▸ **Problem**
Output only the lines below from the one containing "Disse opskrifter kan" to the one containing "ADVERTISEMENT", exactly as written, both ends kept.

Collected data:
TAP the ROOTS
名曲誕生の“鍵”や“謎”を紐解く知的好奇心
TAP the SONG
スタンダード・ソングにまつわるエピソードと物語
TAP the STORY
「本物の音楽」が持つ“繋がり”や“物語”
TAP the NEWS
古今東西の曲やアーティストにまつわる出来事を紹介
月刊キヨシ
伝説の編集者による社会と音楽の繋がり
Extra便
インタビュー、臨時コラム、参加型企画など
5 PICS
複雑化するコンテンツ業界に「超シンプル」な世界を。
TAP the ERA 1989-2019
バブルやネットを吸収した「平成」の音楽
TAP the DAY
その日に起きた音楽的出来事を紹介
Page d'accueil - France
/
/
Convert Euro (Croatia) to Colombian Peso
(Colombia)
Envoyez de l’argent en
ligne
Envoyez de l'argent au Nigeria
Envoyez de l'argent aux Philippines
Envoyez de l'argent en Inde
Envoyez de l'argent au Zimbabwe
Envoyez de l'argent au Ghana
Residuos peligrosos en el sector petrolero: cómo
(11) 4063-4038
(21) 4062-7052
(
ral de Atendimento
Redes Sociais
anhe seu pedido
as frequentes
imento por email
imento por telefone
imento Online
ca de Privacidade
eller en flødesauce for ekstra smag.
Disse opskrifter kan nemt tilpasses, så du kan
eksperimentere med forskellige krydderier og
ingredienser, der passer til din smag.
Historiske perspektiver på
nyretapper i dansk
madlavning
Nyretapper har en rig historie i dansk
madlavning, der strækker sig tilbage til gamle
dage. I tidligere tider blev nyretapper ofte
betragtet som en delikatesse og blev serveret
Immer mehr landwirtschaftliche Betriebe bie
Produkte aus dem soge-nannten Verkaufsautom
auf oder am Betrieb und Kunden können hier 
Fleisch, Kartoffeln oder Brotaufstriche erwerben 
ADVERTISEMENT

==

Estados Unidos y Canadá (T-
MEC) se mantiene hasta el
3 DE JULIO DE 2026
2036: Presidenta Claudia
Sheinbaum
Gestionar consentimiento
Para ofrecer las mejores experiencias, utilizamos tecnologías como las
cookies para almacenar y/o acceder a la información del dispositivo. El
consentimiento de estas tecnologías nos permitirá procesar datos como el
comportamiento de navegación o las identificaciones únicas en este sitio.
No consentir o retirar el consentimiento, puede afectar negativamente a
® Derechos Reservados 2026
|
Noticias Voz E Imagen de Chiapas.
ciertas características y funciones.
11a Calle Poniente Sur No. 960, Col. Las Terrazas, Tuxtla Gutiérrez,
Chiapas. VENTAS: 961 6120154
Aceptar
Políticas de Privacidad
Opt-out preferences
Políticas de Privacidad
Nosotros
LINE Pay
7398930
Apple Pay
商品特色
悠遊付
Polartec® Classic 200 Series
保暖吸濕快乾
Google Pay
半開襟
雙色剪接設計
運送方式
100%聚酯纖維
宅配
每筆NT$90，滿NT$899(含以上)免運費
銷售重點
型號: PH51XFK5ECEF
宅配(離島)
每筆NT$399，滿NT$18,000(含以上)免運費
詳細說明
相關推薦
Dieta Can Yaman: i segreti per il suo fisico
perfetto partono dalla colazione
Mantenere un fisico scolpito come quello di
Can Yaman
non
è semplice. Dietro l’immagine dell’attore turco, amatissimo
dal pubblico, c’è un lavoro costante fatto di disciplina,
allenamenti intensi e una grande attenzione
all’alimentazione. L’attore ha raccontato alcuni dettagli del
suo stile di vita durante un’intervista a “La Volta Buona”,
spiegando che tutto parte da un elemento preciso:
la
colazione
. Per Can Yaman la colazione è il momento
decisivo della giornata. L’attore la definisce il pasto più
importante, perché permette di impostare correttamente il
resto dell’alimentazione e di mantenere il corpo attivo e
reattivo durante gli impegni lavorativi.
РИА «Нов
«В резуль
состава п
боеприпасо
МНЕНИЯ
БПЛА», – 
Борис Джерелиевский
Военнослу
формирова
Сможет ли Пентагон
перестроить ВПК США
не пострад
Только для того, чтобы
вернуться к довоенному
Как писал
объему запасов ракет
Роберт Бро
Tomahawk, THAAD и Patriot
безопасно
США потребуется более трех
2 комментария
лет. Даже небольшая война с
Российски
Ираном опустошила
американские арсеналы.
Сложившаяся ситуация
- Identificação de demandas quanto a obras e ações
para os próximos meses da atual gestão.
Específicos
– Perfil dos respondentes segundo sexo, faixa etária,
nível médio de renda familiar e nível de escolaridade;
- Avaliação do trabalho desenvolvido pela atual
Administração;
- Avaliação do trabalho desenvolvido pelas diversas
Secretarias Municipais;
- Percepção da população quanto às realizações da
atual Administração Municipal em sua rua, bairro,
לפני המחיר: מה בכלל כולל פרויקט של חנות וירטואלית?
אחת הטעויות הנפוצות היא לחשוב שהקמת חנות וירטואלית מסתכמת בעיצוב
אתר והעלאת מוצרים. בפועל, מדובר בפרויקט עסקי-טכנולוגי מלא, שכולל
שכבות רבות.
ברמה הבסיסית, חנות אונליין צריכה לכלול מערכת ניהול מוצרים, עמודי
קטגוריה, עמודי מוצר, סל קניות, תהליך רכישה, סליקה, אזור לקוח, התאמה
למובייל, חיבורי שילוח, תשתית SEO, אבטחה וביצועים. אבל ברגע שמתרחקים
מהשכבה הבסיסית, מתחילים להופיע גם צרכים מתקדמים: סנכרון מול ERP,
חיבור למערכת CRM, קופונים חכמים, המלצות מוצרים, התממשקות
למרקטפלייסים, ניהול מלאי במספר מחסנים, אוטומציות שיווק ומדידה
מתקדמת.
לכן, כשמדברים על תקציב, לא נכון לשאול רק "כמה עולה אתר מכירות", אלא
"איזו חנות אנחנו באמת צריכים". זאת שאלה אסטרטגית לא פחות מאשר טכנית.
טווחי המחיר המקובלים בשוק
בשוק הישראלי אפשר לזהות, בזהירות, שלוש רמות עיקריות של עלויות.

--

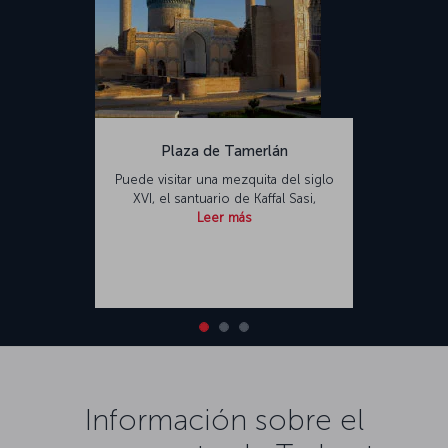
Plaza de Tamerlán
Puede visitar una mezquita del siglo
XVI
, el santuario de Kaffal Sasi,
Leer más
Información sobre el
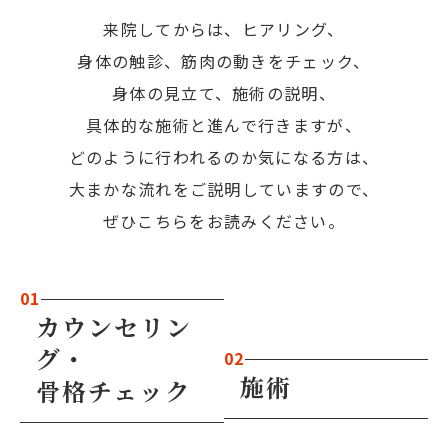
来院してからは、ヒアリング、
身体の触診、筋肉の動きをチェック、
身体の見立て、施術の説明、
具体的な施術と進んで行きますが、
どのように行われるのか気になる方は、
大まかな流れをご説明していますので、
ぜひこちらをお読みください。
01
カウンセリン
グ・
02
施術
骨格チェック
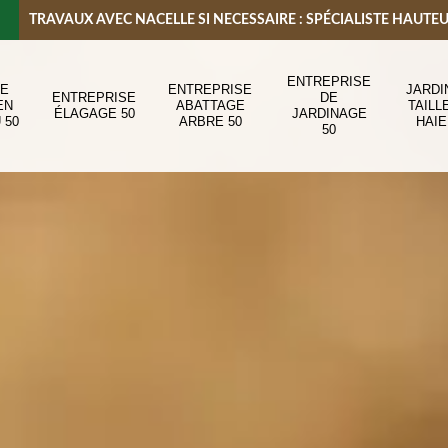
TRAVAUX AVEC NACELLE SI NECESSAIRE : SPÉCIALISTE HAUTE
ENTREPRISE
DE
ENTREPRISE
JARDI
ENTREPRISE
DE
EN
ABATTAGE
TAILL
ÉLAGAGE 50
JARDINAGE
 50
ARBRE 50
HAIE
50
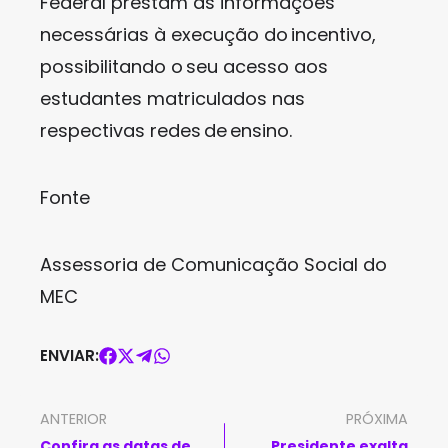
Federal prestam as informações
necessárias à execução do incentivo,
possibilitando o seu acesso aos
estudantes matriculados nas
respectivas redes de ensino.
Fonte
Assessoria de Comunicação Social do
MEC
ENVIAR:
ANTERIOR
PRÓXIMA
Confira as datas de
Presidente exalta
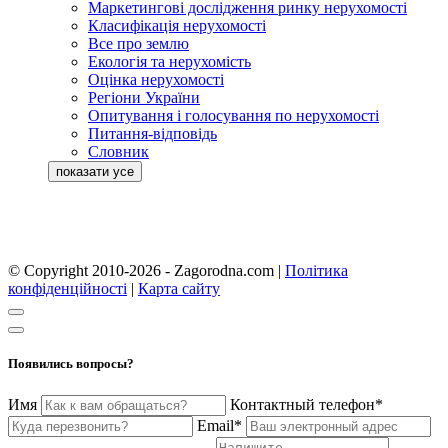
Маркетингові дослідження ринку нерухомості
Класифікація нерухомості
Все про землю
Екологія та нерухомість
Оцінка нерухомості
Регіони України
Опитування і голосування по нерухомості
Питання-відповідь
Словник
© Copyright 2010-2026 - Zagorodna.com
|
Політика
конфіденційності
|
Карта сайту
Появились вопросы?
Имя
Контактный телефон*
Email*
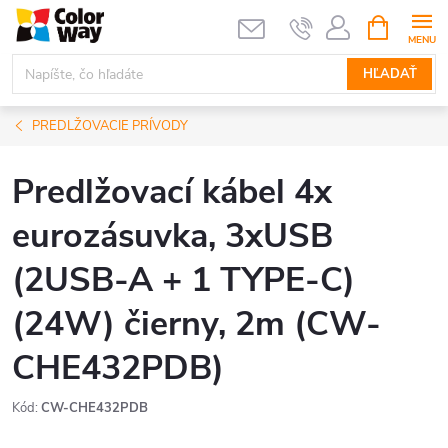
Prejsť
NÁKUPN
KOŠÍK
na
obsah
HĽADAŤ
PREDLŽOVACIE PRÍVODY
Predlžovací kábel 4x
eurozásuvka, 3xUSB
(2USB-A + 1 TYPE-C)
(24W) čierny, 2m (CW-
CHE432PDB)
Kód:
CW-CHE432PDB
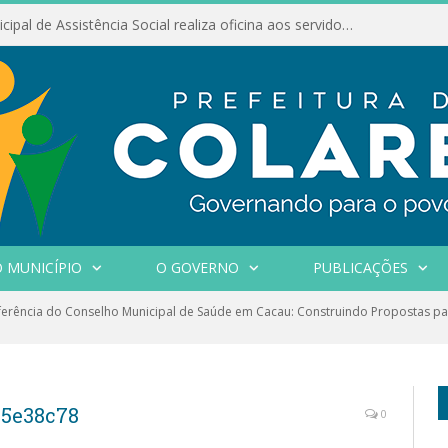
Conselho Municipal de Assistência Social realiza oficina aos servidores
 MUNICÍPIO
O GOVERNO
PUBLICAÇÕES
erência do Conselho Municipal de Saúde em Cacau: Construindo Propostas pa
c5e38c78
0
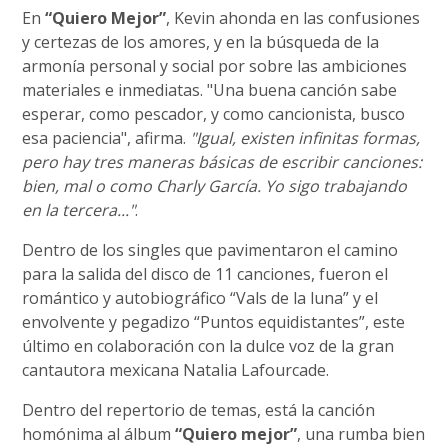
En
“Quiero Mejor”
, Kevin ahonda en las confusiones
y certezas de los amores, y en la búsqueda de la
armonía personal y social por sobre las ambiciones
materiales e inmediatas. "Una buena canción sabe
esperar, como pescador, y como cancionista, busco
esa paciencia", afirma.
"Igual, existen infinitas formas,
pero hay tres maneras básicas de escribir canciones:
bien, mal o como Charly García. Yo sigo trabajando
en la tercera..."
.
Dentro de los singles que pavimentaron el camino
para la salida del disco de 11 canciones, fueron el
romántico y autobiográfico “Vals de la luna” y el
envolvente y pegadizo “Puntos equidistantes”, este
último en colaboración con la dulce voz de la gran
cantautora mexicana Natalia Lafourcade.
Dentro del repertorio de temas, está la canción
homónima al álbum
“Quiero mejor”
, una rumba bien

▸ **Problem solution**
Disse opskrifter kan nemt tilpasses, så du kan
eksperimentere med forskellige krydderier og
ingredienser, der passer til din smag.
Historiske perspektiver på
nyretapper i dansk
madlavning
Nyretapper har en rig historie i dansk
madlavning, der strækker sig tilbage til gamle
dage. I tidligere tider blev nyretapper ofte
betragtet som en delikatesse og blev serveret
Immer mehr landwirtschaftliche Betriebe bie
Produkte aus dem soge-nannten Verkaufsautom
auf oder am Betrieb und Kunden können hier 
Fleisch, Kartoffeln oder Brotaufstriche erwerben 
ADVERTISEMENT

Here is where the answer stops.